━━━ STUDY MATERIAL ━━━

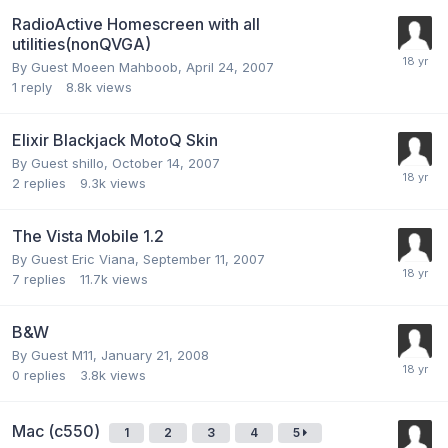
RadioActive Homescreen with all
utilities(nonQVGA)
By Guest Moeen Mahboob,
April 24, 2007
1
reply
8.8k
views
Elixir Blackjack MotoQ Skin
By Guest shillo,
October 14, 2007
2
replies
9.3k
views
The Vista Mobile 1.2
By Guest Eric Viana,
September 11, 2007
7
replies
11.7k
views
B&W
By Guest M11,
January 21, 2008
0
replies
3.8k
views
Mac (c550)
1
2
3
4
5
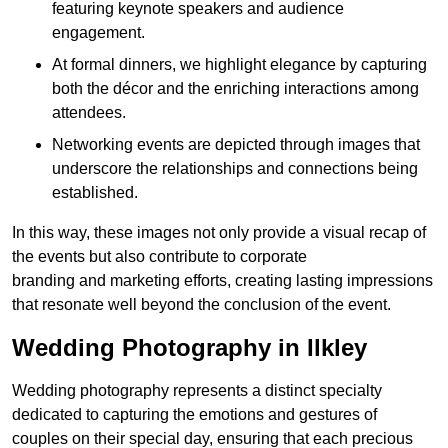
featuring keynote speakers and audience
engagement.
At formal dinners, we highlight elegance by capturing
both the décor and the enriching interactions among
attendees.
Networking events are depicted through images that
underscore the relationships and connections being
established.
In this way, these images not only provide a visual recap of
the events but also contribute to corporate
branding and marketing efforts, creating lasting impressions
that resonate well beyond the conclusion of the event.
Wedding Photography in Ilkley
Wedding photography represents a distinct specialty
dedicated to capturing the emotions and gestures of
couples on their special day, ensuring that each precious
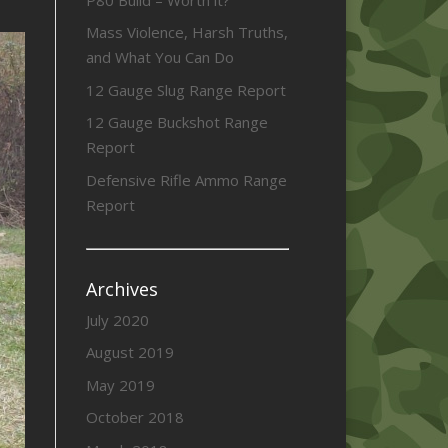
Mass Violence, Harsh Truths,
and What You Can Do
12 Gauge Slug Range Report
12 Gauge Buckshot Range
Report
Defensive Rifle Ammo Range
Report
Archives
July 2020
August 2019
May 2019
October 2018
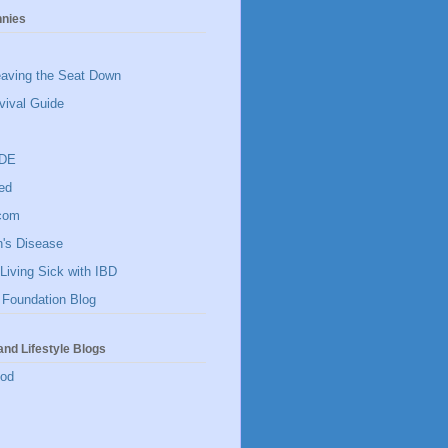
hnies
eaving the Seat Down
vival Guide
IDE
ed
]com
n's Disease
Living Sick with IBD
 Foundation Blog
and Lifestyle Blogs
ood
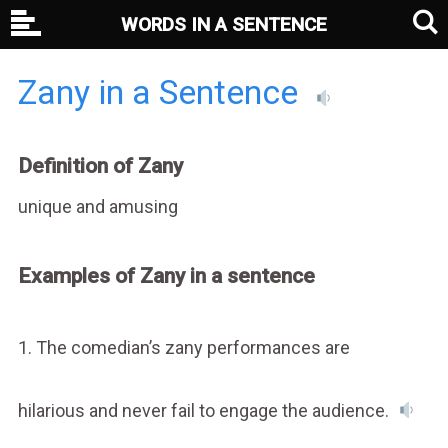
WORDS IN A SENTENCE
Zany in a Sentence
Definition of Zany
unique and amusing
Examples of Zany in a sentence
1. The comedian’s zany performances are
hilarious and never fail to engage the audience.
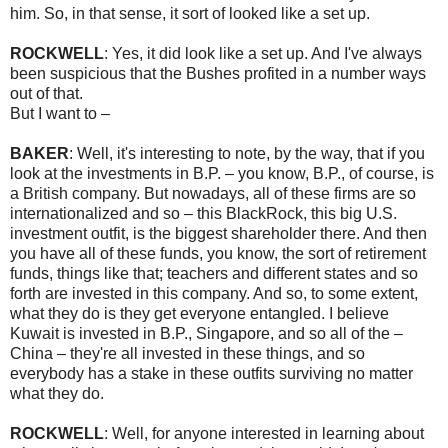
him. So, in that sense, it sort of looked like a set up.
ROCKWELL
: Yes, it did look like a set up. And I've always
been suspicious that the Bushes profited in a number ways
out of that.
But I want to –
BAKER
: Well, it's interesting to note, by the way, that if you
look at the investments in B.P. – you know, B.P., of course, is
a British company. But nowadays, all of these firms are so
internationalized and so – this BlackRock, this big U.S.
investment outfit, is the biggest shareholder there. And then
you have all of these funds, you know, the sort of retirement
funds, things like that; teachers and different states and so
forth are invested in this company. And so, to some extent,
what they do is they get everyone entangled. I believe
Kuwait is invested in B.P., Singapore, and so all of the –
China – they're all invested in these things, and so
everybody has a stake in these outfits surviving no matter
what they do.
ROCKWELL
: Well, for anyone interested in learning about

━━━

• _EXERCISE_:
Lines containing the word "sort": copy every one of them from the records above.

• _RESULT BELOW_:
him. So, in that sense, it sort of looked like a set up.
you have all of these funds, you know, the sort of retirement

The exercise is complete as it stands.